The talk of prosecuting Bush after his boasts of committing atrocities needs to stop. Not because that opinion is wrong, but because it will NEVER HAPPEN.
It will not happen because Obama is a weak leader. It will never happen because Obama intends to commit the same atrocities as we speak. Jailing Bush for the same crimes he is committing now will be the end of his presidency, and it sets the stage for his own inevitable prosecution when Emperor DeMint steals the 2012 election, and decides not to "turn the page," or "look forward, not backward."
If history is any guide, it's not the crime that gets you in trouble: it's the cover up. So Obama's solution is simple: create a situation where a cover up is not necessary. If the byproduct of this approach is that Bush gets off scot free, that is a small price to pay to ensure he will never miss any of little Sasha's soccer games while sitting in jail.
It's so simple, it's brilliant, really. I don't know why I haven't thought of it before.
How else to explain this gem from Rahmbo:
Stephanopoulos: The president has ruled out prosecution for CIA officials who believed they were following the law. Does he believe that the officials who devised the policies should be immune from prosecution?
Emanuel: He believes that people in good faith were operating with the guidance they were provided... those who devised the policy...should not be prosecuted either."
Later on "This Week," House Minority Leader John Boehner, R-Ohio, said he agrees with the president's decision not to prosecute Bush administration officials who devised the torture policy. [lulz]
So apparently, it's ok to break the law, torture & kill people, as long as you mean well. And we all know Barry means well, don't we? And also, was Rahm talking about the Bush administration, or his own?
Pre-emptive unilateral war is ok, as long as you mean well. Right?
Rendition (a euphemism for kidnapping and torture) is still practiced today:
The rendition program became a source of embarrassment for the CIA, and a target of international scorn, as details emerged in recent years of botched captures, mistaken identities and allegations that prisoners were turned over to countries where they were tortured.
The European Parliament condemned renditions as "an illegal instrument used by the United States."
But the Obama administration appears to have determined that the rendition program was one component of the Bush administration's war on terrorism that it could not afford to discard.
Even blatant assassination of American citizens without due process is on the table; Bush didn't even go this far. Who needs Sarah Palin's "Death Panels" when Obama has his own?
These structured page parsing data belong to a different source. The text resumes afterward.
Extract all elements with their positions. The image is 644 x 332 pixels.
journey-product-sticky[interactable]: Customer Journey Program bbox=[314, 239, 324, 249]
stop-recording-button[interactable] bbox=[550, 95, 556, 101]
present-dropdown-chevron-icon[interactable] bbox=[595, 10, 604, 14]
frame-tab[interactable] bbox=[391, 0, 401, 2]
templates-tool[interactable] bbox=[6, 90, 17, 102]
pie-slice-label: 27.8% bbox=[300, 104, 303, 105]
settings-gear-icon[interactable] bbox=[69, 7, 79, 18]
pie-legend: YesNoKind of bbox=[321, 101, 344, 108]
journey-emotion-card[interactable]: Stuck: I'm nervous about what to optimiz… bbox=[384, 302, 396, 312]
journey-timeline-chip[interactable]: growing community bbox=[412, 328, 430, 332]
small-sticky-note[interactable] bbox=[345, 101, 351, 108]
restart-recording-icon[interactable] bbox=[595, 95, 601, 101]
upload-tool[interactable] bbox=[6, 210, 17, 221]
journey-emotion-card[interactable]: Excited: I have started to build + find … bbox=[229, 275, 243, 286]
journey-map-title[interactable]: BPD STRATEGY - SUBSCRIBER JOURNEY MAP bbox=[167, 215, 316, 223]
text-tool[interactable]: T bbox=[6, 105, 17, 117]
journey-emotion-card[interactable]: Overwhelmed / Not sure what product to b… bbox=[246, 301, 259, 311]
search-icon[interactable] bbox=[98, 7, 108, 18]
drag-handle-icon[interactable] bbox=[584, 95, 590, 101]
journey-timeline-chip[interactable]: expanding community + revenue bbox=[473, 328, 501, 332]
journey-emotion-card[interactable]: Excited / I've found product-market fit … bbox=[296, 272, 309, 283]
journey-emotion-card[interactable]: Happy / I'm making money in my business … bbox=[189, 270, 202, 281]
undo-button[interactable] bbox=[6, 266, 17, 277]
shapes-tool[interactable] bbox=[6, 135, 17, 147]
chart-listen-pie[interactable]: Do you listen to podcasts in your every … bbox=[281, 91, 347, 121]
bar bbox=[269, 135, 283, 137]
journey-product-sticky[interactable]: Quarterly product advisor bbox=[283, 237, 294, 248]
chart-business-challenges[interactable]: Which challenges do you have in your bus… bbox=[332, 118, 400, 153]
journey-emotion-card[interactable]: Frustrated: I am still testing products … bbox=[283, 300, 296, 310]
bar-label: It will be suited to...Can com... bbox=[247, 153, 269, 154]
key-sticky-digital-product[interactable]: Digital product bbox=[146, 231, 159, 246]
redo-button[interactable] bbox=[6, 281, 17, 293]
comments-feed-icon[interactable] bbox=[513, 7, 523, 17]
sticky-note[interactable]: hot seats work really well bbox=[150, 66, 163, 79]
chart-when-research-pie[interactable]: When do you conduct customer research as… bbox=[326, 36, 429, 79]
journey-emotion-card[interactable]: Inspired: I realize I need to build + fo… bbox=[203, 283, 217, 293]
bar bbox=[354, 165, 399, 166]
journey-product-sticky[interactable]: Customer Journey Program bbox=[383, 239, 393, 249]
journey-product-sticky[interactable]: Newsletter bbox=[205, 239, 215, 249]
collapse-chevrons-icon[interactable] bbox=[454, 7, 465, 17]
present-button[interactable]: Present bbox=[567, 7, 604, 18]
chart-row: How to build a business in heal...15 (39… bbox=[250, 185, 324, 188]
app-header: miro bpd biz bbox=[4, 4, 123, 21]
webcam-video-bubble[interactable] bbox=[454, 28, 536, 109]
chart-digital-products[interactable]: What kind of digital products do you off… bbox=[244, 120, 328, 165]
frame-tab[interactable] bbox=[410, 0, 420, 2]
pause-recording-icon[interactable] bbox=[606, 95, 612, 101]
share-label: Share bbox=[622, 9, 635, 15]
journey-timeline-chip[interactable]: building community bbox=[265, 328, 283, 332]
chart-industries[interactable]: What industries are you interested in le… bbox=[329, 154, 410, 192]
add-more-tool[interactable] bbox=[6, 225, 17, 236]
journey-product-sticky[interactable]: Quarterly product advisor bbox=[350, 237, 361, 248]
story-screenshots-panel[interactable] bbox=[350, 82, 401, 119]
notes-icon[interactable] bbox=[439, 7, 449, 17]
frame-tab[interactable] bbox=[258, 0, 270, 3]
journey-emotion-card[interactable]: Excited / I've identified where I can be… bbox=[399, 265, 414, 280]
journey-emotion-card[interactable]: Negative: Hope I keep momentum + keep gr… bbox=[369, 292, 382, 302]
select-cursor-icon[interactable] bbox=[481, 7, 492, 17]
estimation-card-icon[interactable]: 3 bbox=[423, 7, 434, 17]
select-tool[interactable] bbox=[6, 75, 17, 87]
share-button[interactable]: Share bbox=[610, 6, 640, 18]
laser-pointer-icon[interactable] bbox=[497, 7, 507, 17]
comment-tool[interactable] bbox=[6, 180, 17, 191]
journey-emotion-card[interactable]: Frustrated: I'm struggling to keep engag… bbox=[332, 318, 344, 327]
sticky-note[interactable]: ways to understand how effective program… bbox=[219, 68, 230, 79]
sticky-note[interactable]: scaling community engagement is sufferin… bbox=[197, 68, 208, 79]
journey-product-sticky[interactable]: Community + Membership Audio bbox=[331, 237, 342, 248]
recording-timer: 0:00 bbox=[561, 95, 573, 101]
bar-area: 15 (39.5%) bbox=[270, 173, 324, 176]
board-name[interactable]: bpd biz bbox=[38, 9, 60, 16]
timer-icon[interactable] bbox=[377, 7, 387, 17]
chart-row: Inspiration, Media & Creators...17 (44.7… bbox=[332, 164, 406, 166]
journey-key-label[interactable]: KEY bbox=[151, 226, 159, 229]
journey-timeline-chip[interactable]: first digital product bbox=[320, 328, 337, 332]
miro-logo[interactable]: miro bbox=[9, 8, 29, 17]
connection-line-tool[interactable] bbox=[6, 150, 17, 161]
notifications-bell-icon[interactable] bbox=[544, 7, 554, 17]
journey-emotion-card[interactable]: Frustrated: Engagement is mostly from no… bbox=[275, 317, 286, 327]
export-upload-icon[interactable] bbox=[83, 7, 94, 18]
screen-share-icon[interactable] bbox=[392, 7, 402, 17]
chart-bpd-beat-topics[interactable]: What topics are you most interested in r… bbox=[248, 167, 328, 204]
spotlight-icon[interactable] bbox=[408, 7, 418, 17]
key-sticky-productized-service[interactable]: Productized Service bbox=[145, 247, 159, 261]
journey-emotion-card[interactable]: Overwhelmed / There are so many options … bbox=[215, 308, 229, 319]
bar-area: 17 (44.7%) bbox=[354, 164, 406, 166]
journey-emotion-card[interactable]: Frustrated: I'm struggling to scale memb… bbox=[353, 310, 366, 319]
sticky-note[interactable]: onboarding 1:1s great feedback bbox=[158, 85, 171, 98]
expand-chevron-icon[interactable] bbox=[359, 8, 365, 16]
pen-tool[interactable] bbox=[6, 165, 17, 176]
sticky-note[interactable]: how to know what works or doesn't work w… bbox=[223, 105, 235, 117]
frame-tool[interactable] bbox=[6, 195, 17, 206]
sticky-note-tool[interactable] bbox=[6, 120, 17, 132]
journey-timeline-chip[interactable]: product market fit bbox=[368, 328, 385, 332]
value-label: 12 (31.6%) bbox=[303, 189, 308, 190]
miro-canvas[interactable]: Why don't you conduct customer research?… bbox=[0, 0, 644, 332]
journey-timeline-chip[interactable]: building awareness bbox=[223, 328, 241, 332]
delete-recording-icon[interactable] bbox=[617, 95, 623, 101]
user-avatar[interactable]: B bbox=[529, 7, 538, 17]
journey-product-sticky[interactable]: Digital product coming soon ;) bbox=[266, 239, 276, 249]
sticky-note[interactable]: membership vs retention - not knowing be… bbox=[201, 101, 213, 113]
Wiretapping? He's got Bush beat there too.
AMY GOODMAN: Your co-counsel, Jon Eisenberg, said the Obama administration is as bad or worse than the Bush administration when it comes to these issues of invoking state secrets or justifying this wiretapping. What are your thoughts on this, Steven Goldberg?
STEVEN GOLDBERG: When the Obama administration came into being, we assumed that there was—and hoped that there would be a change in the government’s policy in terms of fighting or contesting this litigation, particularly on the secrecy grounds. Yet we found there was no change in the Obama administration’s position. They were fighting as vigorously as the Bush administration
And to top it off, to ensure he never gets prosecuted, he places one of the biggest legal proponents of the continuation of Bush's policies on the Supreme Court of the land, ever ready and prepared to pardon the Audacious One at a moment's notice.
It's almost the perfect crime; do you really think he will risk throwing this all away to put some old, dumb, washed up has been in jail? What will he get out of it? What do you think Issa's response will be in retaliation?
And for all this, and more, he was bestowed the Nobel Peace Prize:
NAOMI KLEIN: ...my raw reaction is really that this represents—it’s very significant and disappointing, cheapening of the Nobel Prize. And, you know, it’s been cheapened before, and it will...be cheapened again, but I think there’s something really striking here.
...the Nobel Prize Committee awards their top honors to Obama. And I think it’s quite insulting. I don’t know what kind of political game they’re playing, but I don’t think that the committee has ever been as political as this or as delusional as this, frankly.
It's enough to make former Nobel winners depressed.
Obama simply cannot prosecute Bush or Cheney. To do so would implicate himself, and it would be the ultimate damning admission of his own war crimes, and hence the end of his presidency.